There it was again, that look of profound knowing. Her eyes said, I see you. Her eyes said, Gilbert. Her eyes said, We must hurry.
And so they did. Numbly but with urgency, he led her through the tunnels of Blackthorn, secured them two steeds, and through the starlit night they flew down the side of Mount Briar, and he . . . Vulture . . . Gilbert . . . whoever he was, had the strangest impression that they were the only two people alive at that moment in all the world, the first two people to ever exist, and they were forming the world beneath them as their chargers’ hooves met the earth—coloring it in and giving it shape as the sun, eventually, began to rise.
Now, as they race across gray mornings, the domed cupolas of the Delucian palace rising up through the mist to greet them, more and more memories begin to flood him. The tasseled pillows. The trellis outside the window.
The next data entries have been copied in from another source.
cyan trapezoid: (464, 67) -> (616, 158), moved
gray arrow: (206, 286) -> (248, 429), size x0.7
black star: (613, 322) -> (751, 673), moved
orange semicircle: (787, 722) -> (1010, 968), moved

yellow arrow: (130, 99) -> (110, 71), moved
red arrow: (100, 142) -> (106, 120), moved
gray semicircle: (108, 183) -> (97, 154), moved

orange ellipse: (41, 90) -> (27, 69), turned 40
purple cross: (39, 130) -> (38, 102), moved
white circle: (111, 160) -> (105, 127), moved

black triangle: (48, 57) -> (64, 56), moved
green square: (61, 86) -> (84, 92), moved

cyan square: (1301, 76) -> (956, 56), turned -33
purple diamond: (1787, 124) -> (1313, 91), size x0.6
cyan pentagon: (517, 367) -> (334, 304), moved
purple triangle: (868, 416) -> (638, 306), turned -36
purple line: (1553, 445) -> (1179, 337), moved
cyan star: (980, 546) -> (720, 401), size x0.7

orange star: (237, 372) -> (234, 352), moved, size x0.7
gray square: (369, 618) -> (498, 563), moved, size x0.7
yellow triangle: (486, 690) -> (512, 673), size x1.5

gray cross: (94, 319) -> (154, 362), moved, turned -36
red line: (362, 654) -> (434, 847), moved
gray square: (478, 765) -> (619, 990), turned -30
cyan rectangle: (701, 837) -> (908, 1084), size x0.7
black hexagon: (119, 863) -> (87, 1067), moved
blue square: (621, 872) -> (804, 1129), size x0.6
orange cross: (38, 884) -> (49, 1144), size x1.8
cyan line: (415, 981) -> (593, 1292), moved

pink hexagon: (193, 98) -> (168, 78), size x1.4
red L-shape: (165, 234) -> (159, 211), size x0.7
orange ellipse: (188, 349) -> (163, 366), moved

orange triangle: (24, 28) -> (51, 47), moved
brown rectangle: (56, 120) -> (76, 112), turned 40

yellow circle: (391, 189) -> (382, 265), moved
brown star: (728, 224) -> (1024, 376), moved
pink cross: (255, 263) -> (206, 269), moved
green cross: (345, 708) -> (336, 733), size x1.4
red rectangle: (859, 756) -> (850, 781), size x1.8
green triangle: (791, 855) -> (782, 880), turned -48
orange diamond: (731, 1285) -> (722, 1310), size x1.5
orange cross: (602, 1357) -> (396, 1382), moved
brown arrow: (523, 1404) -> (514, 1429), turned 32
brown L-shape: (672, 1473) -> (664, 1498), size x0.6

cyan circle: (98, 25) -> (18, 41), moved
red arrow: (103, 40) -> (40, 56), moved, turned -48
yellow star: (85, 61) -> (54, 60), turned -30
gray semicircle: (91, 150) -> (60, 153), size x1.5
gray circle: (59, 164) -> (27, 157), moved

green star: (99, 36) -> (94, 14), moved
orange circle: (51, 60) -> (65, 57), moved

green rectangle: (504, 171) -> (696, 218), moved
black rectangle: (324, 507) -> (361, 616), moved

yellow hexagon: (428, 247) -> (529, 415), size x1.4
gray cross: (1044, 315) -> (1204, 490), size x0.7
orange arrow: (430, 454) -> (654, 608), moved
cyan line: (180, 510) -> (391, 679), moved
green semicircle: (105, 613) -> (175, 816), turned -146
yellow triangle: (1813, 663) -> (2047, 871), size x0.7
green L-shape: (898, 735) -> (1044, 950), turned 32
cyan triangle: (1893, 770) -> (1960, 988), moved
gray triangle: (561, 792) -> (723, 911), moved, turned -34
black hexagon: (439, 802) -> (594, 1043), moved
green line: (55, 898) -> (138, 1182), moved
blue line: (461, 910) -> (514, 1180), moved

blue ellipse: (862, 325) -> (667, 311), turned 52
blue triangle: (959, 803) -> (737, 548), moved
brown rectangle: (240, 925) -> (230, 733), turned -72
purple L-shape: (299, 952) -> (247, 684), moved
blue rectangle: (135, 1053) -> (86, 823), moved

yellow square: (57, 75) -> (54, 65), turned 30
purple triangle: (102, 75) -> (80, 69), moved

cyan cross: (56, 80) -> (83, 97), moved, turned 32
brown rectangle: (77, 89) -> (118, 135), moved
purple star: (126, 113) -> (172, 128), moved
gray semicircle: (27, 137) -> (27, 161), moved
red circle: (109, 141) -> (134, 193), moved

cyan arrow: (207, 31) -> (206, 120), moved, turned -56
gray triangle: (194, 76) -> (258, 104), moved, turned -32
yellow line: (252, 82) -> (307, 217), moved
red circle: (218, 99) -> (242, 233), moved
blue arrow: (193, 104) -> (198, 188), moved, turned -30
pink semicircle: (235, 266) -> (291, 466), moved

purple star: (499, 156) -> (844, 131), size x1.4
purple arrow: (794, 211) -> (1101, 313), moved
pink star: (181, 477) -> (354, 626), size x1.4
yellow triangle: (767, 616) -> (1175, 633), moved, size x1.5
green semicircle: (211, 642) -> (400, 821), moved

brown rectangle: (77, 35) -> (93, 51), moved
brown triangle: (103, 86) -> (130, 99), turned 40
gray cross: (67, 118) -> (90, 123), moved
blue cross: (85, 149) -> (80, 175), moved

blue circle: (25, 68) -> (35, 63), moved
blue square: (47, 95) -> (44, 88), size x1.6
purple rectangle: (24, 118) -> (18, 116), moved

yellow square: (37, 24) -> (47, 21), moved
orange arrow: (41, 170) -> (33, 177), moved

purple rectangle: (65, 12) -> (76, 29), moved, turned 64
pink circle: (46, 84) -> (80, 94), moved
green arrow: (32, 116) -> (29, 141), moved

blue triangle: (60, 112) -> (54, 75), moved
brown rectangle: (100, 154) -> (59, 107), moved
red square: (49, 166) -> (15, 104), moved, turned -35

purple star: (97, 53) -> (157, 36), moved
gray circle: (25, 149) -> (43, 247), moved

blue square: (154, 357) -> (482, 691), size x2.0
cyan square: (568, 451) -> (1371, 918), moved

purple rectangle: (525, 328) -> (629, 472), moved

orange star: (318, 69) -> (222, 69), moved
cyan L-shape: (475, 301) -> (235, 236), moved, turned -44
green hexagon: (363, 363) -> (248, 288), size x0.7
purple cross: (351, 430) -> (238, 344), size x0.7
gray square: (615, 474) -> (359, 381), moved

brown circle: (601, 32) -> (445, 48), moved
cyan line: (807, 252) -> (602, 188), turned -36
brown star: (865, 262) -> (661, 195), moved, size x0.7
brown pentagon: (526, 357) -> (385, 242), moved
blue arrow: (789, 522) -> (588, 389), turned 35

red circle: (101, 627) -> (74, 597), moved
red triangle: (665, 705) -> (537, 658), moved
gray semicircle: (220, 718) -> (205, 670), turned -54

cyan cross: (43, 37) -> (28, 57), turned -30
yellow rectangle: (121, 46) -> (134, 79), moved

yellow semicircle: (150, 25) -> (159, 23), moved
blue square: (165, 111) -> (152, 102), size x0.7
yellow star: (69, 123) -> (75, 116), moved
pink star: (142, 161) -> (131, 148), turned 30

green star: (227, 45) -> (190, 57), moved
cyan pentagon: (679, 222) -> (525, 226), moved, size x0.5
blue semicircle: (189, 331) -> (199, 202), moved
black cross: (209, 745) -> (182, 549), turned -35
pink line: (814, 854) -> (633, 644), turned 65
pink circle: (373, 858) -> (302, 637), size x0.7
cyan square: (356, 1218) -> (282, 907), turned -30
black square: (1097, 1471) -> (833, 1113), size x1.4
Isabelle, her hair in a tangled knot behind her head, laughing, twisting her mouth up in frustration, reaching out to touch his shoulders, his face. . . .
And that’s how it starts. It’s not Gilbert, the former stableboy, who comes back to him first, but Isbe. It is only through remembering her that he begins to remember himself.
PART
V
NO HEART CAN BE BRAVER
26
Aurora
“Women and children, into the keep!” Maximilien’s shout swirls up into the wind and disappears into the chaos of the inner bailey.
Aurora has not seen the castle this alive since before the sleeping sickness killed off so many. Carts of food and supplies crisscross the green, mothers hold screaming babies to their chests, and boys are separated from their families, conscripted to fight. Aurora watches as one boy who can be no more than eleven or twelve reaches up to accept a set of armor twice his size from a grizzled old soldier who could be his grandfather.
Aurora has known that LaMorte and Deluce have been at war for some time, but she hasn’t really seen it, hasn’t been forced to understand it in literal terms. She has never actually witnessed a battle in all her life, despite having read about the great romantic heroes who’ve fought in them. Now, the anticipation in the air is palpable, even to one who cannot feel.
A tremor of guilt rattles her chest as she moves through the crowd, looking for Prince William. He had told her to stay in her tower room, but he needs to let her fight. She can’t sit idly by—especially not when the imminence of battle is most likely her fault. Since separating herself from Blackthorn, she has tried to shake off the cloak of magic Malfleur gave her, but it is not gone entirely. She senses she may never be entirely free of it.
If she has power she never had before, she must use it.
And this isn’t just an attack. This is vengeance. Shortly after she and Gilbert fled Blackthorn, Malfleur’s forces began to march, trailing them like a dark tide. Now Aurora has brought the danger back to Deluce’s palace, and everyone must prepare for siege.
Someone grabs her arm. She swings around, hoping to come face-to-face with Isbe, who has been missing from the palace for some time. According to William, she has gone north to try and secure support from the Ice King. But it’s not her sister. It’s one of the soldiers, his thick beard crusted with spit and sweat.
“Inta the keep for ya. You ’eard the general!”
Aurora cries out—or tries to, silently. She yanks her arm out of the man’s grip and runs, shoving into several other people.